### About this exercise
Reproduce the records in full. Alter nothing.

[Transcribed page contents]
= Beginning of Section =

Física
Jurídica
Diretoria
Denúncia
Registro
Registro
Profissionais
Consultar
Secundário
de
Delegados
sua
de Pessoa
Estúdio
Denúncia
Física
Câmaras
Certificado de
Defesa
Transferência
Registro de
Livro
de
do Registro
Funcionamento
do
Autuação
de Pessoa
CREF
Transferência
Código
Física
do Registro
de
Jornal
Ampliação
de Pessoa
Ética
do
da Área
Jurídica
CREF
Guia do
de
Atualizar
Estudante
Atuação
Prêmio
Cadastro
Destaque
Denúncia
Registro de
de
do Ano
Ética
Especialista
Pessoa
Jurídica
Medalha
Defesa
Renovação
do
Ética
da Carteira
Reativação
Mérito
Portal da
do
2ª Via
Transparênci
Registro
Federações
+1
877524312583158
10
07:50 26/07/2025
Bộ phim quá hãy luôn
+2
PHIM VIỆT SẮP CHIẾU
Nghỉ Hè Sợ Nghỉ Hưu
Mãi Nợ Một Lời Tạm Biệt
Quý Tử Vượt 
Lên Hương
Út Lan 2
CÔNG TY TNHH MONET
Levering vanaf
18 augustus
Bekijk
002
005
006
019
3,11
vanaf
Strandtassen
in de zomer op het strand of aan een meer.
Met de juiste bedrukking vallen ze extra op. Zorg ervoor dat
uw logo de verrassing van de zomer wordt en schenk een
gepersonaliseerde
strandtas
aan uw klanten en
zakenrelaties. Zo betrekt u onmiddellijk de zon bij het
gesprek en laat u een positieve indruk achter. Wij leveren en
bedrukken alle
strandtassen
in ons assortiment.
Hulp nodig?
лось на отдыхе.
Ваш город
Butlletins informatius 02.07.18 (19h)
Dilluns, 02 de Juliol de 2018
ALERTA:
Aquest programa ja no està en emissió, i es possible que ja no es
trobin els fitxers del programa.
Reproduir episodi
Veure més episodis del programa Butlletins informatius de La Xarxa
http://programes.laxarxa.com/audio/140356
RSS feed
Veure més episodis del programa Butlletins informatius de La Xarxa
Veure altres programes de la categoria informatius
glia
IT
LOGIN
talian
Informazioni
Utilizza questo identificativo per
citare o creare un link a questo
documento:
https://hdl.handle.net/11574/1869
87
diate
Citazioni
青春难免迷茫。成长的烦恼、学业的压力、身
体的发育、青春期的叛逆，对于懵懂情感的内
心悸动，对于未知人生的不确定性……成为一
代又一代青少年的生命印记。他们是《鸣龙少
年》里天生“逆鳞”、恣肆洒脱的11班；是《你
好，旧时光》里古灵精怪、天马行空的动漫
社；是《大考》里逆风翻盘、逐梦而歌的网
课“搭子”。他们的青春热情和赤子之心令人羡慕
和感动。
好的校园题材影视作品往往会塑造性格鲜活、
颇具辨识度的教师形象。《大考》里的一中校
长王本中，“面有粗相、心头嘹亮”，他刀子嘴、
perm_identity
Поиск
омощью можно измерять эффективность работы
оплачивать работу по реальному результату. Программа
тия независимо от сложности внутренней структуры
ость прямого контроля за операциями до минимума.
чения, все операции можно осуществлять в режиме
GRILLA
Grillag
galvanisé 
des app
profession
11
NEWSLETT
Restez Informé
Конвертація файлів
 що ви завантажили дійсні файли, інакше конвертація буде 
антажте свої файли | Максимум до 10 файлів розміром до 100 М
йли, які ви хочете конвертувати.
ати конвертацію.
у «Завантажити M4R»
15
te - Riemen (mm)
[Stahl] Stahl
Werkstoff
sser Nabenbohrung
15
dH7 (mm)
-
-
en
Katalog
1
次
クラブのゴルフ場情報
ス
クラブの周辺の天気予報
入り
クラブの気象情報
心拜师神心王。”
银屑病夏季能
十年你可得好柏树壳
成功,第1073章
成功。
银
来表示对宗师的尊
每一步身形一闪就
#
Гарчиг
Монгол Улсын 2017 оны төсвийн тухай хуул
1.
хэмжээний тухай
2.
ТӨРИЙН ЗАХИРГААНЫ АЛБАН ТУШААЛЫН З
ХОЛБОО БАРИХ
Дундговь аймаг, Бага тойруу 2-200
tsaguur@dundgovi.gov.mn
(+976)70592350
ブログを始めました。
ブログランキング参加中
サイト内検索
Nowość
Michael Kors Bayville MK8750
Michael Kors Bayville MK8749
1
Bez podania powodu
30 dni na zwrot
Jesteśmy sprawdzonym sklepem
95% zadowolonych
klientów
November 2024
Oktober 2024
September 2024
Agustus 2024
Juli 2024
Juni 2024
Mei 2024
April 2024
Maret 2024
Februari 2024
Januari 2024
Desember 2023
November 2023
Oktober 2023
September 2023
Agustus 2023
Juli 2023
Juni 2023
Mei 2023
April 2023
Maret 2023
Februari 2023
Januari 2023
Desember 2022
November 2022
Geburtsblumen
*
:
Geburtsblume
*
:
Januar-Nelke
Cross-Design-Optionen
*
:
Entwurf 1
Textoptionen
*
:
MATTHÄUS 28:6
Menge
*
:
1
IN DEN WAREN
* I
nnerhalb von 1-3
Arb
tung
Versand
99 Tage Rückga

= End of Section =

### Result of this task
Física
Jurídica
Diretoria
Denúncia
Registro
Registro
Profissionais
Consultar
Secundário
de
Delegados
sua
de Pessoa
Estúdio
Denúncia
Física
Câmaras
Certificado de
Defesa
Transferência
Registro de
Livro
de
do Registro
Funcionamento
do
Autuação
de Pessoa
CREF
Transferência
Código
Física
do Registro
de
Jornal
Ampliação
de Pessoa
Ética
do
da Área
Jurídica
CREF
Guia do
de
Atualizar
Estudante
Atuação
Prêmio
Cadastro
Destaque
Denúncia
Registro de
de
do Ano
Ética
Especialista
Pessoa
Jurídica
Medalha
Defesa
Renovação
do
Ética
da Carteira
Reativação
Mérito
Portal da
do
2ª Via
Transparênci
Registro
Federações
+1
877524312583158
10
07:50 26/07/2025
Bộ phim quá hãy luôn
+2
PHIM VIỆT SẮP CHIẾU
Nghỉ Hè Sợ Nghỉ Hưu
Mãi Nợ Một Lời Tạm Biệt
Quý Tử Vượt 
Lên Hương
Út Lan 2
CÔNG TY TNHH MONET
Levering vanaf
18 augustus
Bekijk
002
005
006
019
3,11
vanaf
Strandtassen
in de zomer op het strand of aan een meer.
Met de juiste bedrukking vallen ze extra op. Zorg ervoor dat
uw logo de verrassing van de zomer wordt en schenk een
gepersonaliseerde
strandtas
aan uw klanten en
zakenrelaties. Zo betrekt u onmiddellijk de zon bij het
gesprek en laat u een positieve indruk achter. Wij leveren en
bedrukken alle
strandtassen
in ons assortiment.
Hulp nodig?
лось на отдыхе.
Ваш город
Butlletins informatius 02.07.18 (19h)
Dilluns, 02 de Juliol de 2018
ALERTA:
Aquest programa ja no està en emissió, i es possible que ja no es
trobin els fitxers del programa.
Reproduir episodi
Veure més episodis del programa Butlletins informatius de La Xarxa
http://programes.laxarxa.com/audio/140356
RSS feed
Veure més episodis del programa Butlletins informatius de La Xarxa
Veure altres programes de la categoria informatius
glia
IT
LOGIN
talian
Informazioni
Utilizza questo identificativo per
citare o creare un link a questo
documento:
https://hdl.handle.net/11574/1869
87
diate
Citazioni
青春难免迷茫。成长的烦恼、学业的压力、身
体的发育、青春期的叛逆，对于懵懂情感的内
心悸动，对于未知人生的不确定性……成为一
代又一代青少年的生命印记。他们是《鸣龙少
年》里天生“逆鳞”、恣肆洒脱的11班；是《你
好，旧时光》里古灵精怪、天马行空的动漫
社；是《大考》里逆风翻盘、逐梦而歌的网
课“搭子”。他们的青春热情和赤子之心令人羡慕
和感动。
好的校园题材影视作品往往会塑造性格鲜活、
颇具辨识度的教师形象。《大考》里的一中校
长王本中，“面有粗相、心头嘹亮”，他刀子嘴、
perm_identity
Поиск
омощью можно измерять эффективность работы
оплачивать работу по реальному результату. Программа
тия независимо от сложности внутренней структуры
ость прямого контроля за операциями до минимума.
чения, все операции можно осуществлять в режиме
GRILLA
Grillag
galvanisé 
des app
profession
11
NEWSLETT
Restez Informé
Конвертація файлів
 що ви завантажили дійсні файли, інакше конвертація буде 
антажте свої файли | Максимум до 10 файлів розміром до 100 М
йли, які ви хочете конвертувати.
ати конвертацію.
у «Завантажити M4R»
15
te - Riemen (mm)
[Stahl] Stahl
Werkstoff
sser Nabenbohrung
15
dH7 (mm)
-
-
en
Katalog
1
次
クラブのゴルフ場情報
ス
クラブの周辺の天気予報
入り
クラブの気象情報
心拜师神心王。”
银屑病夏季能
十年你可得好柏树壳
成功,第1073章
成功。
银
来表示对宗师的尊
每一步身形一闪就
#
Гарчиг
Монгол Улсын 2017 оны төсвийн тухай хуул
1.
хэмжээний тухай
2.
ТӨРИЙН ЗАХИРГААНЫ АЛБАН ТУШААЛЫН З
ХОЛБОО БАРИХ
Дундговь аймаг, Бага тойруу 2-200
tsaguur@dundgovi.gov.mn
(+976)70592350
ブログを始めました。
ブログランキング参加中
サイト内検索
Nowość
Michael Kors Bayville MK8750
Michael Kors Bayville MK8749
1
Bez podania powodu
30 dni na zwrot
Jesteśmy sprawdzonym sklepem
95% zadowolonych
klientów
November 2024
Oktober 2024
September 2024
Agustus 2024
Juli 2024
Juni 2024
Mei 2024
April 2024
Maret 2024
Februari 2024
Januari 2024
Desember 2023
November 2023
Oktober 2023
September 2023
Agustus 2023
Juli 2023
Juni 2023
Mei 2023
April 2023
Maret 2023
Februari 2023
Januari 2023
Desember 2022
November 2022
Geburtsblumen
*
:
Geburtsblume
*
:
Januar-Nelke
Cross-Design-Optionen
*
:
Entwurf 1
Textoptionen
*
:
MATTHÄUS 28:6
Menge
*
:
1
IN DEN WAREN
* I
nnerhalb von 1-3
Arb
tung
Versand
99 Tage Rückga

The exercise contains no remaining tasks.